The problem:
Keep every line of the data below that has the string "target" and present those lines.

[Stored dataset items]
****************
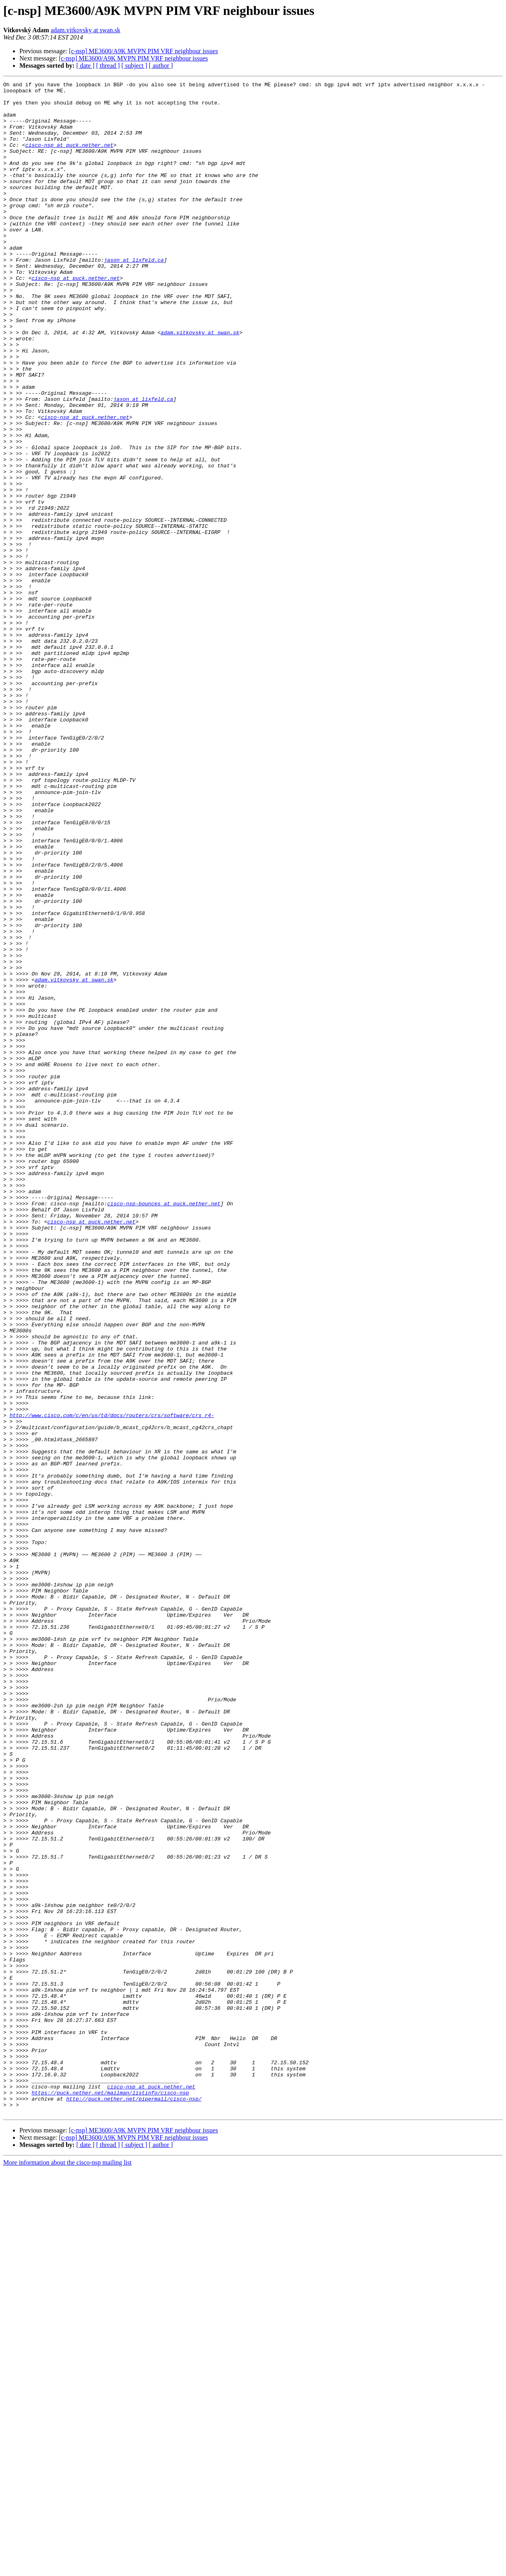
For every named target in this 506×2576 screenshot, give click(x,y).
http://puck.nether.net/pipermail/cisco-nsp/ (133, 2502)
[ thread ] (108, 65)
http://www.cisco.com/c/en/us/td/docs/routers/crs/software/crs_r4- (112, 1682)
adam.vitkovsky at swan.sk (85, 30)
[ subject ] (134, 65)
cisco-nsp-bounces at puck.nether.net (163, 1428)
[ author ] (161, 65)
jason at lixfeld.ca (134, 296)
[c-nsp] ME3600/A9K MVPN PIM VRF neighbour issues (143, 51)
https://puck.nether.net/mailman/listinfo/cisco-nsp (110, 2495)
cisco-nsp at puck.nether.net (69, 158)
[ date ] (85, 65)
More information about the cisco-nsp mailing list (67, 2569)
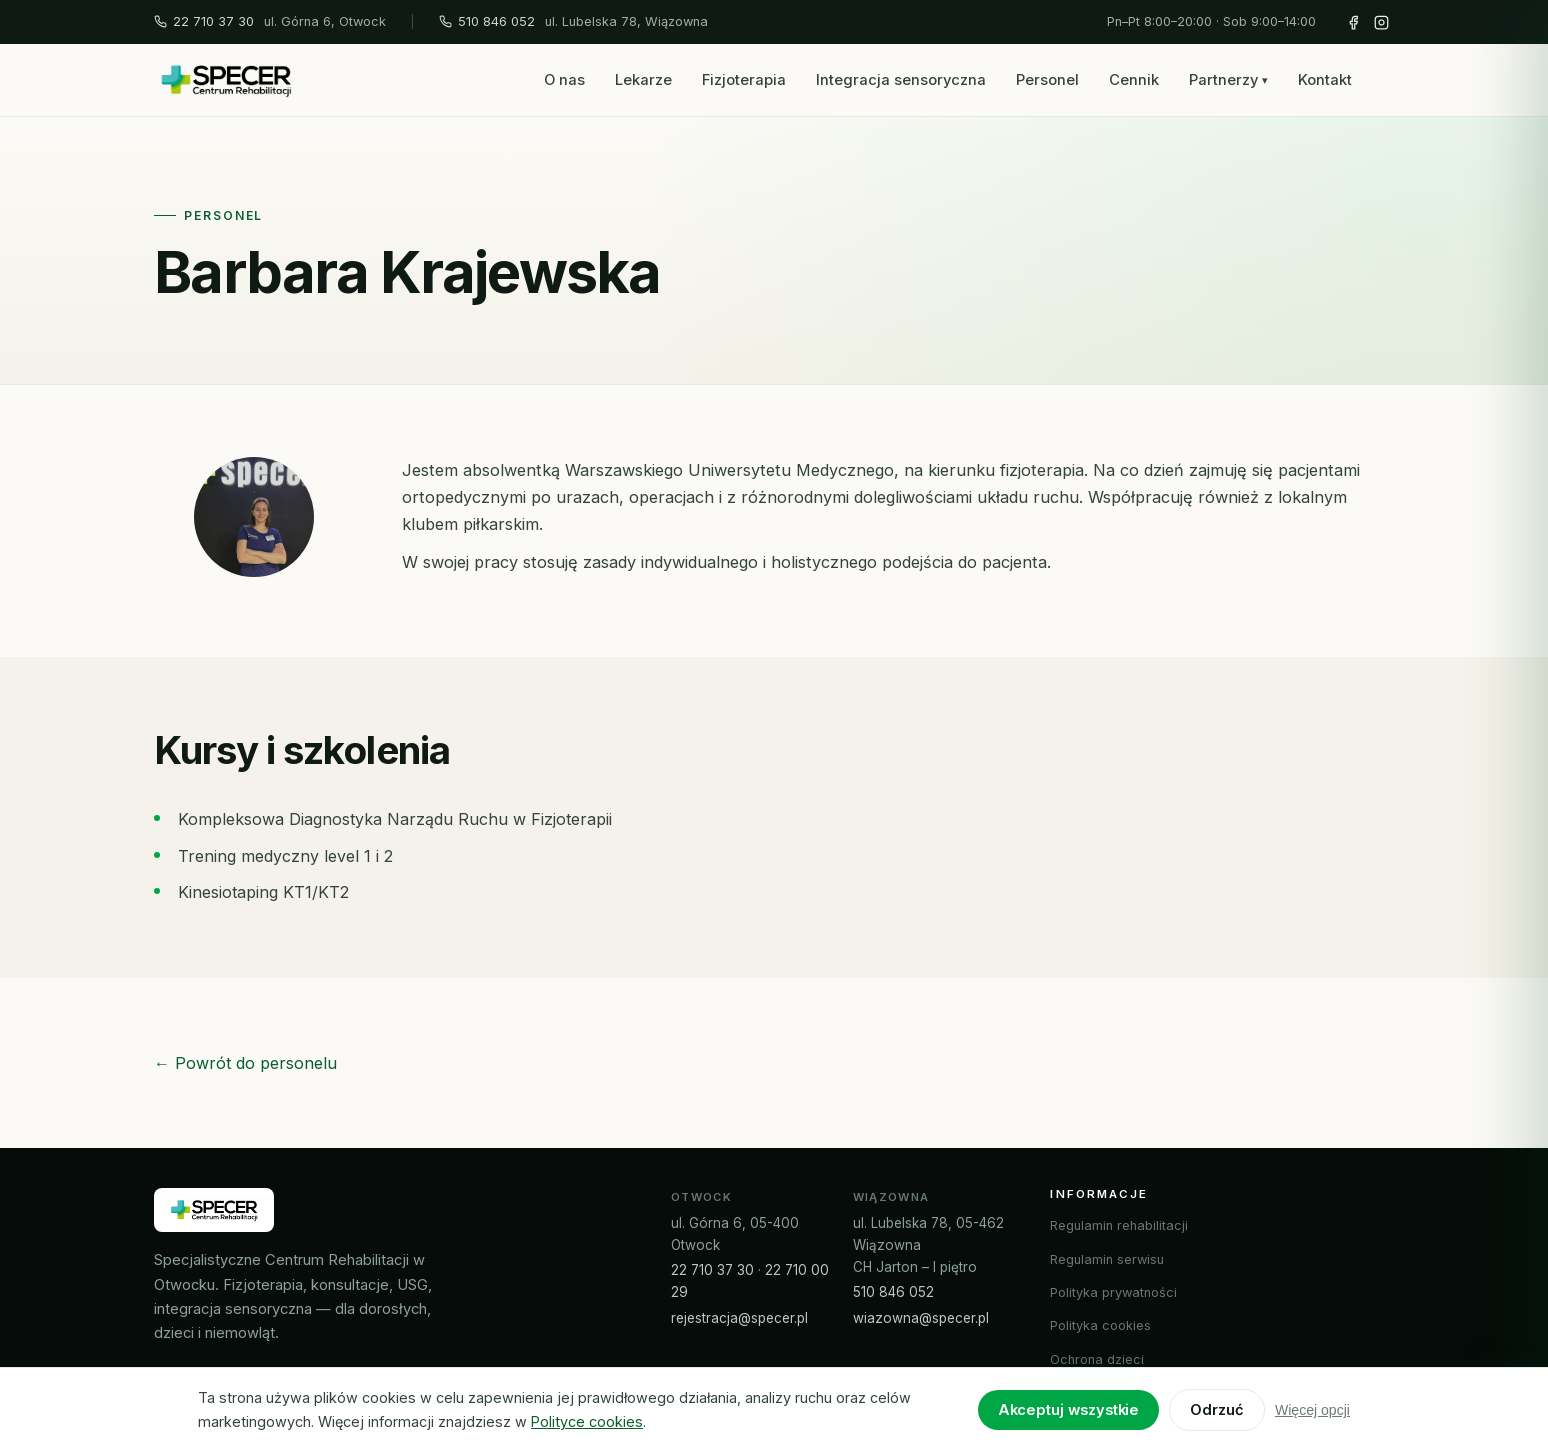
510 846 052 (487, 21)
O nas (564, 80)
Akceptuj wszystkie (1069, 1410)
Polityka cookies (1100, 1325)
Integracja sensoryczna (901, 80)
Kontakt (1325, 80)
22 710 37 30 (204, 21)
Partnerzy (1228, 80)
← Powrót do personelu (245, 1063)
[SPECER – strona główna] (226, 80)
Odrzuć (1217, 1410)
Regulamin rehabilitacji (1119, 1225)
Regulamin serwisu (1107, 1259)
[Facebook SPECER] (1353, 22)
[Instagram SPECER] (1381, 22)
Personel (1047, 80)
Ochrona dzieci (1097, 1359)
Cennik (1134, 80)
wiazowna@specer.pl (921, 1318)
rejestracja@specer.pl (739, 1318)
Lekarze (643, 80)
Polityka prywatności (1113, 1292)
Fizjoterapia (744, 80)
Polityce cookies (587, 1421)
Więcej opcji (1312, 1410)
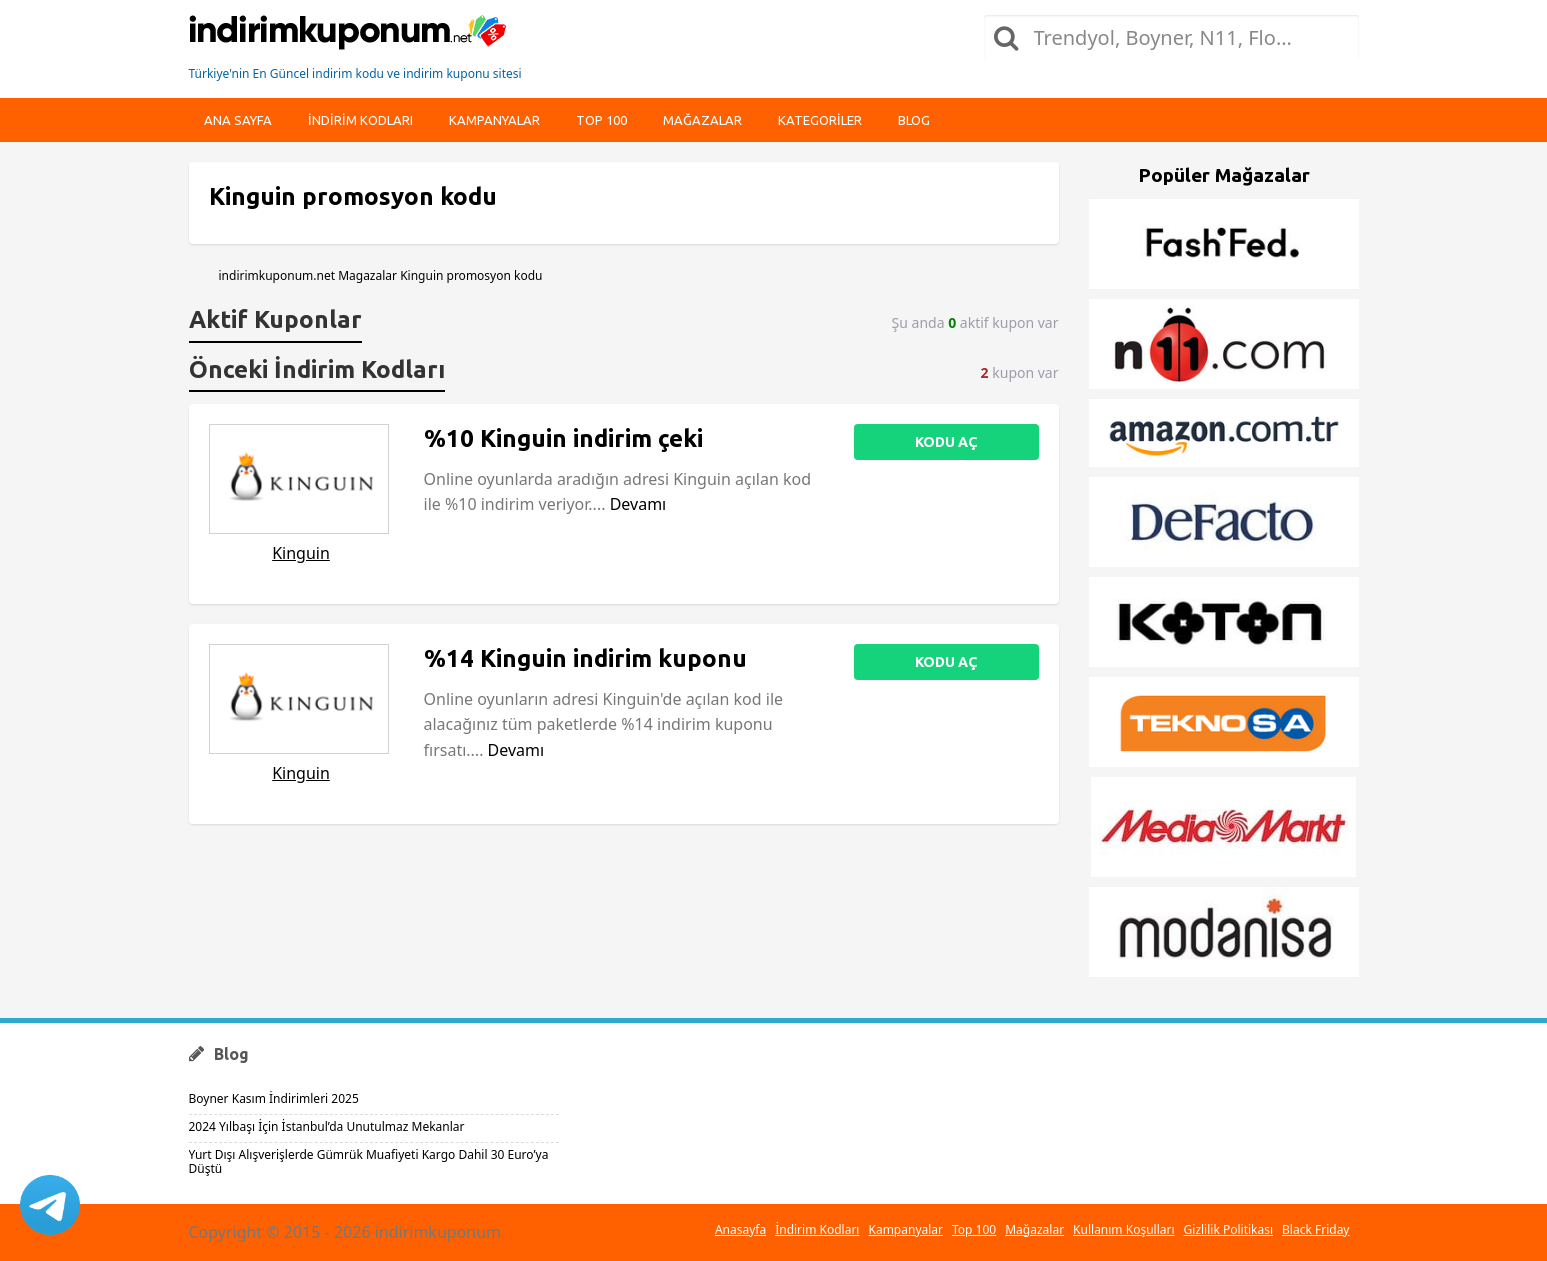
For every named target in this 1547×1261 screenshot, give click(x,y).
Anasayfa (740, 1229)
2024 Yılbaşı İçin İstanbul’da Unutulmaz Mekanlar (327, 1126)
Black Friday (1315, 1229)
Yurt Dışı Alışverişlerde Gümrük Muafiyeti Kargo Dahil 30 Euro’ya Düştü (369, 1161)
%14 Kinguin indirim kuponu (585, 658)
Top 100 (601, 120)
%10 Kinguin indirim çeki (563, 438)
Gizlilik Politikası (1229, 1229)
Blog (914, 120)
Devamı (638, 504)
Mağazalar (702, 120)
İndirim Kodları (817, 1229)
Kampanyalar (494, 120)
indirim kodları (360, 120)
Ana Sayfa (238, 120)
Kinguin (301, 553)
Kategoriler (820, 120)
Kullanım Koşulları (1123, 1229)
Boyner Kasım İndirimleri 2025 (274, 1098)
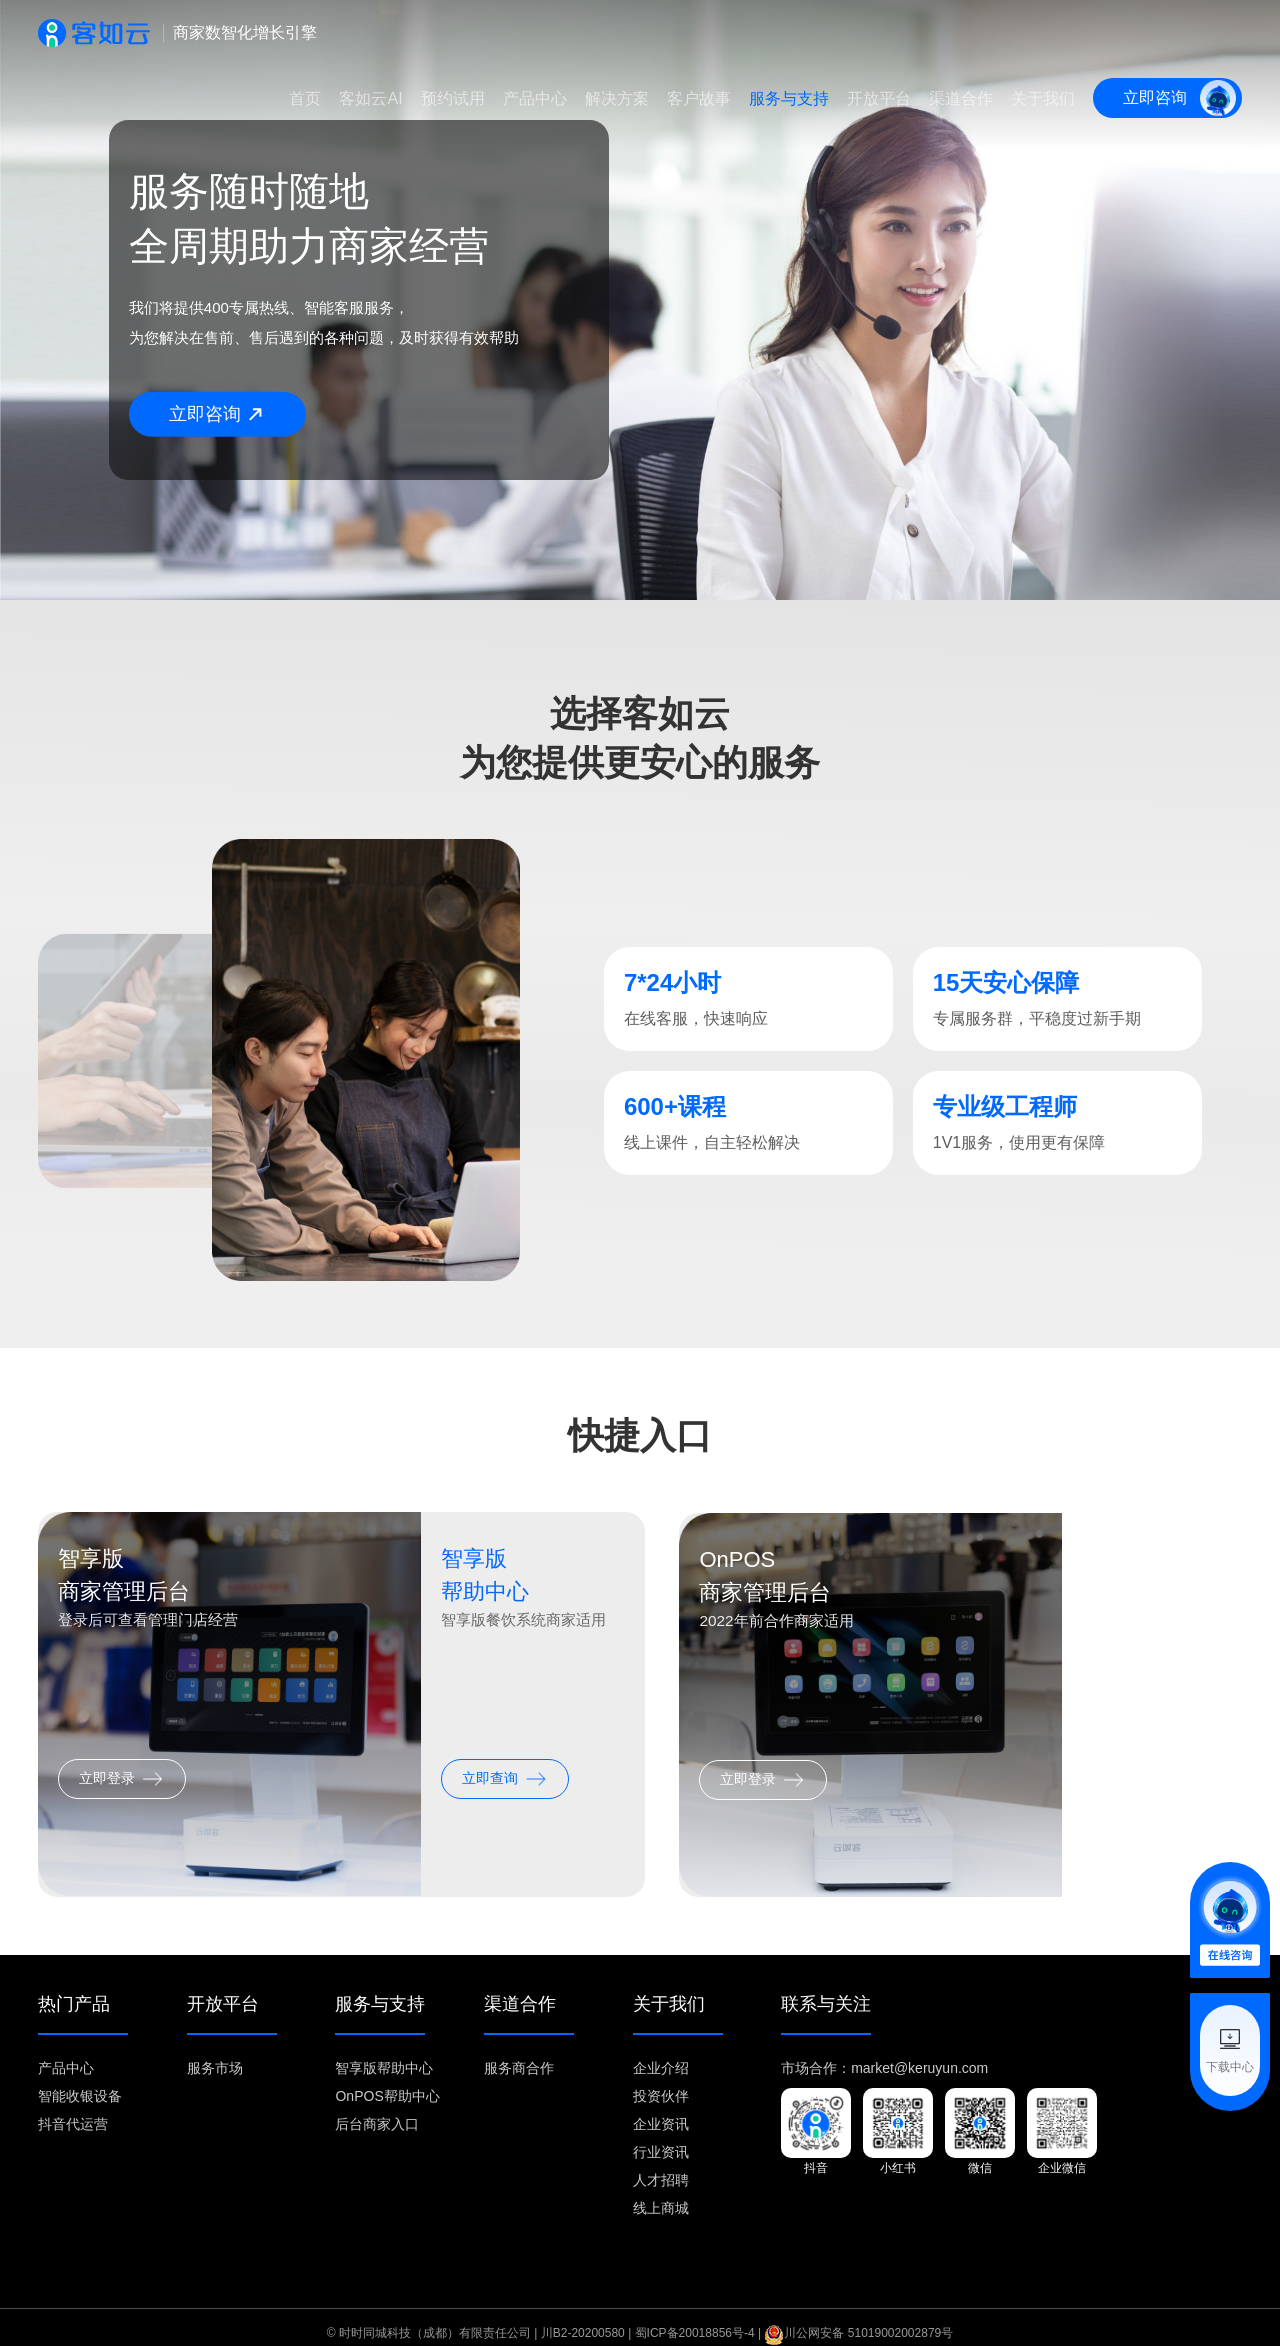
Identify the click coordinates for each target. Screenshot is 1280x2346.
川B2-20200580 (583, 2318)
****************
Your solution:
For every named target in this 506×2576 screenshot, give click(x,y).
For every named target in this 1547×1261 screenshot, give click(x,y).
Identify the click coordinates for each target. Screenshot is 1280x2346.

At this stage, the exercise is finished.